Look in the data below for the line that contains "Borja Ruperez". Copy that line and the remaining lines exactly.

[Exercise data]

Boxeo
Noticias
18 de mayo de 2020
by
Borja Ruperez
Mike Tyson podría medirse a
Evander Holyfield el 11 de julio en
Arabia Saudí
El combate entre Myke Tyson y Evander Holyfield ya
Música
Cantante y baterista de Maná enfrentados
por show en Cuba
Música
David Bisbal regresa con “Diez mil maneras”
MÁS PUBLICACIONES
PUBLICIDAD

[/Exercise data]

Answer section
Borja Ruperez
Mike Tyson podría medirse a
Evander Holyfield el 11 de julio en
Arabia Saudí
El combate entre Myke Tyson y Evander Holyfield ya
Música
Cantante y baterista de Maná enfrentados
por show en Cuba
Música
David Bisbal regresa con “Diez mil maneras”
MÁS PUBLICACIONES
PUBLICIDAD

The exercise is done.